За две монетки (Дубинин) - страница 193

«Также, если лежат двое, то тепло им; а одному как согреться?»

— Вот и Экклезиаст… говорил.

— Ну что, Розарий — и спать? Будет, что будет.

— Как ты скажешь, — шепчет Марко, устраивая голову — так вертится щенок большой собаки, ища самое удобное положение на подстилке. Дедовский пес по кличке Гамен — потому что с улицы подобранный — с явной примесью крови датского дога, зверь, несмотря на обильную кормежку, до конца своей жизни походивший на лошадиный скелет, имел свойство по молодости будить весь флигель, когда в коридоре принимался вертеться среди ночи, промахиваясь мимо подстилки, стуча костьми о пол…
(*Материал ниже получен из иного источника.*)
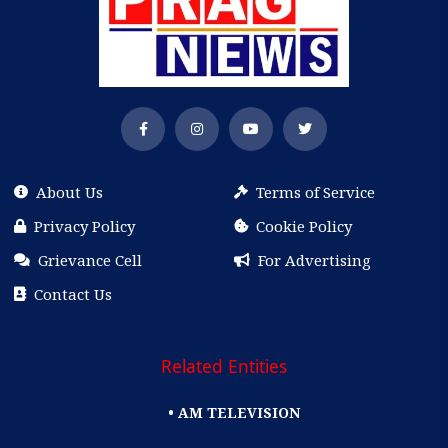
About Us
Terms of Service
Privacy Policy
Cookie Policy
Grievance Cell
For Advertising
Contact Us
Related Entities
• AM TELEVISION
Если бы не такой холодный пол. Но это, в любом случае, ненадолго.

Жжение всей поверхности кожи, и боль в запястье, проникающая уже до плеча — все это ненадолго, а значит, мы дождемся конца непременно. Марко вот тоже что-то крепко беспокоит.

— Что не так? Отодвинуться или?…

— Ай, твердо там. Мне в ногу впивается. Слушай, ты можешь…

— Что?

— В кармане… нет, в другом… Монета. Врезалась.

Рука Гильермо нащупывает у его бедра и извлекает на свет вместе с пригоршней бумажек, театральных и спортивных билетов, серебряный рубль с князем Юрием Долгоруким. Он уже успел совершенно забыть, откуда эта монета взялась.

— Это что за серебряник?

— Это? Ну… скорее ассарий.

— За который мы оба продаемся?

— Который ты подарил. Твердый, как… зараза. И еще, слушай…

— Что? — Гильермо смеется — ему ужасно смешно от самого факта, что он может смеяться здесь и сейчас. Непредставимо, верно? Непредставимо, что ты стал свободным именно тогда, когда лишился даже распоследней свободы передвижения?

— Мне надо в туалет.

Марко смущенно двигает бровями. Красных пятен на щеках нет как нет. Прошло время красных пятен.

— После генеральной исповеди, — Гильермо с трудом меняет позу, старается развернуться, не потревожив брата, — после генеральной исповеди тебе еще меня стесняться?

— Да я не стесняюсь… Прах ты, человек, и все такое. Просто… Ты расстегни и отвернись, ладно?

— Да отвернусь я, тоже мне девица. Думаешь, я никогда не видел, как люди мочатся? Вряд ли что-нибудь новое узнаю о мужской физиологии. Ну-ка, вот так… вот… так. Отлично.

— Спасибо, мамочка!..

Марко хохочет — в голос хохочет, так что слезы выступают, потому что он живой, и сам дурацкий процесс облегчения мочевого пузыря — только лишнее подтверждение тому, что он живой, ничего смешнее получиться не могло, и когда Гильермо уже заботливо застегивает ему ширинку, не может перестать трястись от смеха, смех легко перетекает в боль, сотрясается раненая рука.

— А ну перестань, — Гильермо мягко разворачивает его к себе. — Тоже мне юмор. Хорош для младшей школы. Как у Родари, ей-Богу — «про какашку интересней». Подарил подарок хозяевам дома — и радуется, как младенец… Вот же дурень. Хоть покойного постыдись.